Robert Mazurek miał dzisiaj rano w studiu ważnego gościa, bo Macieja Świrskiego z Polskiej Fundacji Narodowej. To właśnie on jest odpowiedzialna za kampanię billboardową, która wychwala reformę sądownictwa w wykonaniu Prawa i Sprawiedliwości. Gość Mazurka nie wytrzymał jednak całej rozmowy w spokoju.
– Mieliście promować Polskę za granicą, promujecie reformę PiS w kraju. Dlaczego? – zapytał na sam początek Mazurek swojego gościa.
Świrski odpowiedział bardzo pokrętnie. – Celem fundacji jest promowanie wizerunku Polski nie tylko zagranicą, ale i w kraju. Zaczynamy od Polski, bo wizerunek na skutek nieodpowiedzialnych działań niektórych mediów został zniszczony w oczach obywateli. Stąd akcja – stwierdził.
Wtedy Mazurek przeszedł do frontalnego ataku w kwestii billboardów. – Pan promuje wizerunek Polski pokazując sędziów, którzy kradną spodnie, kiełbasę i części do wiertarek – zauważył. – Na tym polega promocja, że pan kradnie spodnie? Przyjeżdżajcie do kraju, gdzie kradną spodnie? – kontynuował.
Świrski odpowiedział: – Metodycznie jest prowadzona kampania dezinformacyjna na temat Polski. Mówi się o Polsce jako o kraju niepraworządnym, gdzie sędziowie mają być poddani władzy wykonawczej, co jest nieprawdą. Jednocześnie jest prowadzona kampania dezawuująca program zmian, reform. Trzeba się temu przeciwstawić.
Mazurek zapytał wtedy, w czyim imieniu się przeciwstawia. – PiS, rządu? – dopytywał.
– W imieniu obywateli – odpowiedział Świrski.
– Obywatele dali panu taki mandat? – kontynuował Mazurek.
– Jestem obywatelem, poczuwam się do odpowiedzialności za Polskę. Działam – usłyszał w odpowiedzi.
– Gdyby pan wydawał swoje pieniądze, to byłoby uzasadnione. Ale pan wydaje pieniądze spółek skarbu państwa. Na promocję i ochronę wizerunku RP i parę innych celów, które są w statucie – zauważył Mazurek.
– Kwestia sądów jest bardzo ważna. (… ) To żadna propaganda partyjna, to jest informowanie obywateli o tym, jak wygląda sytuacja, dlaczego trzeba ją zmienić i dlaczego trzeba wymagać od swoich parlamentarzystów prawdy – odpowiadał Świrski.

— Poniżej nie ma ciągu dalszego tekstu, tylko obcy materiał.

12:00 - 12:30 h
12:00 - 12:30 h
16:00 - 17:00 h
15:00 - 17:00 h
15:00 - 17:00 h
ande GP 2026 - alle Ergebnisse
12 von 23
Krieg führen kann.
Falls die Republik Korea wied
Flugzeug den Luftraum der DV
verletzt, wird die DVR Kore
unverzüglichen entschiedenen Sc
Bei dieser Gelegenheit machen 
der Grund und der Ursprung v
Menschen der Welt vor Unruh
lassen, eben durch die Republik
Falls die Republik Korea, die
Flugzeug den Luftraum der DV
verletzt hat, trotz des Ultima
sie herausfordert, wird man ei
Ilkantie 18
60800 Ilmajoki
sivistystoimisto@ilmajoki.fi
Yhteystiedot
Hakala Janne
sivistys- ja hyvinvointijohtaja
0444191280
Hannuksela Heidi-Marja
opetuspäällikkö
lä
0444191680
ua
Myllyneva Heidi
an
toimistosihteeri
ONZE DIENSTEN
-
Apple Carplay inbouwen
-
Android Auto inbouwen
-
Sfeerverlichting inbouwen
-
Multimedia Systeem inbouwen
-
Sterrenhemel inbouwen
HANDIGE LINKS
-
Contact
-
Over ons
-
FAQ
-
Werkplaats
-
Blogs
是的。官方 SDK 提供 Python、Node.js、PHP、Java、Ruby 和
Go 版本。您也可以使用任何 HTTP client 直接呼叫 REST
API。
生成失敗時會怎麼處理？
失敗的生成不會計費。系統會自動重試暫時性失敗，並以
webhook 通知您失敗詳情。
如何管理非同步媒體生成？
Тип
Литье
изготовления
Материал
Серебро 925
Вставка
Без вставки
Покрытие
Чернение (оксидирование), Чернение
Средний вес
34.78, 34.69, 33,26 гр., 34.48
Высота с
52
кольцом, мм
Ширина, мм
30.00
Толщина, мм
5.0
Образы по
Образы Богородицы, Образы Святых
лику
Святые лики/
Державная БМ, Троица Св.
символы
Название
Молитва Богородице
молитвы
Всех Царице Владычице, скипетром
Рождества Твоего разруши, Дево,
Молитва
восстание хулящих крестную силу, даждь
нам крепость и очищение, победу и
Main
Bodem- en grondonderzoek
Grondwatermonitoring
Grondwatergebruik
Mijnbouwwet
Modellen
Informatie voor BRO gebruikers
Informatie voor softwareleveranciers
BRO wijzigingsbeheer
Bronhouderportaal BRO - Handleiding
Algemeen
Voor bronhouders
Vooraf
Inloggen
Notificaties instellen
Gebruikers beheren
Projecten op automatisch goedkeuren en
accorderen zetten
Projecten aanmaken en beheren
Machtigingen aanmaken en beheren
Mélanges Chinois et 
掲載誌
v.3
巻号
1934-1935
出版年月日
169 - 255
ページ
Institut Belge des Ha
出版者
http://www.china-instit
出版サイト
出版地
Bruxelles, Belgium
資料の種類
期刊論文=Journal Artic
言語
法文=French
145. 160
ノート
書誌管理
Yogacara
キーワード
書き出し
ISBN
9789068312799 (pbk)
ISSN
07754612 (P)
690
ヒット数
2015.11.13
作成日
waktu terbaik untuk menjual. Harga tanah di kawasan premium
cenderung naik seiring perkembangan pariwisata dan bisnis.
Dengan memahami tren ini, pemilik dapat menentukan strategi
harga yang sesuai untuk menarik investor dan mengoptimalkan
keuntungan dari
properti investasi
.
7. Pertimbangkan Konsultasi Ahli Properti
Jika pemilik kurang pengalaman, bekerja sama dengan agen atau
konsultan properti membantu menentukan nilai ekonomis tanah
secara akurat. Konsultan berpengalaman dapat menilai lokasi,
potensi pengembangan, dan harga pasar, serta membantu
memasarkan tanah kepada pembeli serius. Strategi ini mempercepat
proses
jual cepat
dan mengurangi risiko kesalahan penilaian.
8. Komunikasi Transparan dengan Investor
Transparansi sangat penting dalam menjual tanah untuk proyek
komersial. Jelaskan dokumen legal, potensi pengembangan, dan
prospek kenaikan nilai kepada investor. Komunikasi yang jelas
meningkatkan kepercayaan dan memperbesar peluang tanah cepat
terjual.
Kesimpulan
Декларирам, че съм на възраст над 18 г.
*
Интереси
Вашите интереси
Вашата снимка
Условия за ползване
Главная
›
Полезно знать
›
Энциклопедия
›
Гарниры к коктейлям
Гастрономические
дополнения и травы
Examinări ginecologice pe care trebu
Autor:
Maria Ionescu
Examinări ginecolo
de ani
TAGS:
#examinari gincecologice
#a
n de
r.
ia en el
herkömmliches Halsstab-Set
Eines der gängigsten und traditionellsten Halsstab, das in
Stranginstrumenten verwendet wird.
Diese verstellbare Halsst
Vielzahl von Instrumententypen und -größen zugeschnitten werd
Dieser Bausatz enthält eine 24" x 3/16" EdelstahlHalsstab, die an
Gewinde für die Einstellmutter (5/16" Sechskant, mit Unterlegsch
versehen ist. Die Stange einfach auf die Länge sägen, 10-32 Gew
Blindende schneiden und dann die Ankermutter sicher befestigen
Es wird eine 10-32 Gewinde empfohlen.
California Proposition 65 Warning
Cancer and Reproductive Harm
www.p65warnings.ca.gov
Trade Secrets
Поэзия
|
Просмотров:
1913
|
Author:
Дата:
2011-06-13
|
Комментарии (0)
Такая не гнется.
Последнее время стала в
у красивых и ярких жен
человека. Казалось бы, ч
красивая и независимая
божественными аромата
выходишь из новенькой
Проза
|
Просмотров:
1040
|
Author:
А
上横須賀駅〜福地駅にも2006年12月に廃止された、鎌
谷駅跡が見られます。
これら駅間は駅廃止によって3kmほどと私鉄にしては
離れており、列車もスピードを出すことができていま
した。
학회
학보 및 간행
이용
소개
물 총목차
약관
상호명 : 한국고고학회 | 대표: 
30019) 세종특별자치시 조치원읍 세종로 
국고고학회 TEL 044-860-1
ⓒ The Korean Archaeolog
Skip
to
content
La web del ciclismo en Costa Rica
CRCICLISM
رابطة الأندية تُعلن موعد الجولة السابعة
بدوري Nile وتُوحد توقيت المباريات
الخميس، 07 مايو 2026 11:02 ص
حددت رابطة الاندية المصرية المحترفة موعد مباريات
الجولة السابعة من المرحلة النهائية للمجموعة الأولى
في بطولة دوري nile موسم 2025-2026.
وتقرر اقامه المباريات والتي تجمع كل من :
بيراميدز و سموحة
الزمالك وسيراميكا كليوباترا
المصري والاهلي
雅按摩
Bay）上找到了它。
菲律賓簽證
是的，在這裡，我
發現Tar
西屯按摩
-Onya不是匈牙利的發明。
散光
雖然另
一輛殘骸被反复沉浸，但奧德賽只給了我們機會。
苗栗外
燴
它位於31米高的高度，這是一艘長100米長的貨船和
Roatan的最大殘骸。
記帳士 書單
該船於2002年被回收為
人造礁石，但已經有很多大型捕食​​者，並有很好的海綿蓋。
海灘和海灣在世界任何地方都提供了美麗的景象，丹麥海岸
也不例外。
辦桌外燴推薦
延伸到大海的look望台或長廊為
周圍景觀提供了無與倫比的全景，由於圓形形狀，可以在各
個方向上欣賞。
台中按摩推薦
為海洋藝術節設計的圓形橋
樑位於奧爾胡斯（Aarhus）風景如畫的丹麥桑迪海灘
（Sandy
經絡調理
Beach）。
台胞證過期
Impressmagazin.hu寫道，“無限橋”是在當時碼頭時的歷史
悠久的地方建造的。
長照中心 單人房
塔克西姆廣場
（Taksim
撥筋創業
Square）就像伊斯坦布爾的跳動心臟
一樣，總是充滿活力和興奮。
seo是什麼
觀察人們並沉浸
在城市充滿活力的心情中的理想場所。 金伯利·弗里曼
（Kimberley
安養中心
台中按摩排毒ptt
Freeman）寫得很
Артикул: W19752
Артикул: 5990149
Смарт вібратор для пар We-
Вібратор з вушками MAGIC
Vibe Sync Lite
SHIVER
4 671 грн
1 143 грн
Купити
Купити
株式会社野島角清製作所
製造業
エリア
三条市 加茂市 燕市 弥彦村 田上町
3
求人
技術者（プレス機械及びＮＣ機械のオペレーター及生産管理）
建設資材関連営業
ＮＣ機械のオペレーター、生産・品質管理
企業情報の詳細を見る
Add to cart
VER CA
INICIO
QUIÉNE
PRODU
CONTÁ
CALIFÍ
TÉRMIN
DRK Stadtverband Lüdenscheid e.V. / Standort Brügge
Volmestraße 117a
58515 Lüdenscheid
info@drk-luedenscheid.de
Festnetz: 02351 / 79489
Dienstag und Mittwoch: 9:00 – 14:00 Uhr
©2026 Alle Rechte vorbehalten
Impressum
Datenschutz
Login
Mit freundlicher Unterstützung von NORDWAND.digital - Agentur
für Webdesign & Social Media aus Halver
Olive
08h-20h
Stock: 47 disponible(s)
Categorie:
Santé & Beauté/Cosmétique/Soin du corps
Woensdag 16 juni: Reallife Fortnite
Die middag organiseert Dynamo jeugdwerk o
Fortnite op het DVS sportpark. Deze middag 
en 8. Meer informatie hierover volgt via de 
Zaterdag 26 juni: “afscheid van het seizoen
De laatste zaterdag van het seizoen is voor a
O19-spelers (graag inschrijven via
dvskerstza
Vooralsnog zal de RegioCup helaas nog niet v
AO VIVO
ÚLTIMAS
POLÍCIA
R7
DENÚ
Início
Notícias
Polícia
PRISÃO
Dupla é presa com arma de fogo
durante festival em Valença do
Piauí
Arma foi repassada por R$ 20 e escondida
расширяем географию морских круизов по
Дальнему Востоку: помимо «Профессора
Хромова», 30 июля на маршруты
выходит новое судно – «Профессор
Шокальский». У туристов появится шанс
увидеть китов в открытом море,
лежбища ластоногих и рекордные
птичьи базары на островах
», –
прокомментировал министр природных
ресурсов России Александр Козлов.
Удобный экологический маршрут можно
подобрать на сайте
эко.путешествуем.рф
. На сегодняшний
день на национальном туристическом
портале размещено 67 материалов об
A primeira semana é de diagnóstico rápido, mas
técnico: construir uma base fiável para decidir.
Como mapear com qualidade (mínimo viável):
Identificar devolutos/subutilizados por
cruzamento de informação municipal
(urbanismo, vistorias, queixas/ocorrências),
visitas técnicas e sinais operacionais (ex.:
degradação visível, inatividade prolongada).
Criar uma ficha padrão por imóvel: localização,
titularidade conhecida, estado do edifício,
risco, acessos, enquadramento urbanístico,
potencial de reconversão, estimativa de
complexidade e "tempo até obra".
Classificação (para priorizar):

I wtedy Mazurek wbił szpilkę mocniej. – Pamieta pan lipiec 2016 roku? Premier Beata Szydło mówiła, że Fundacja pokaże Polskę piękną, ambitną, przyjazną, w której są ogromne możliwości i wspaniali ludzie, możliwości. Wspaniali ludzie to sędziowie, a wspaniałe pomysły to kradzież spodni czy jazda po pijanemu, tak? To pan promuje? – zapytał.
– Ja nie promuję tego, że sędziowie kradną spodnie, ja promuję to, że postępowania trwają za długo, a będzie szybko – mówił Świrski.
– Czy pan naprawdę chce powiedzieć słuchaczom, że tak miała działać fundacja promująca Polskę za granicą? – dopytał Mazurek jeszcze raz. Wtedy Świrskiemu puściły nerwy.
– Pan wybiera z kontekstu część komunikatu, ustawia to w takim sosie, żeby było tak, jak pan uważa, a ja mówię co innego – stwierdził rozemocjonowany.
– Proszę mnie nie obrażać, bo ja się tak łatwo nie dam obrazić – odpowiedział mu rozbawiony Mazurek. I wbijał szpilki dalej. Bo kiedy zauważył, że w zarządzie Fundacji są jedynie osoby kojarzone z PiS, usłyszał w butnej odpowiedzi od Świrskiego: – A kogo mielibyśmy wziąć do zarządu?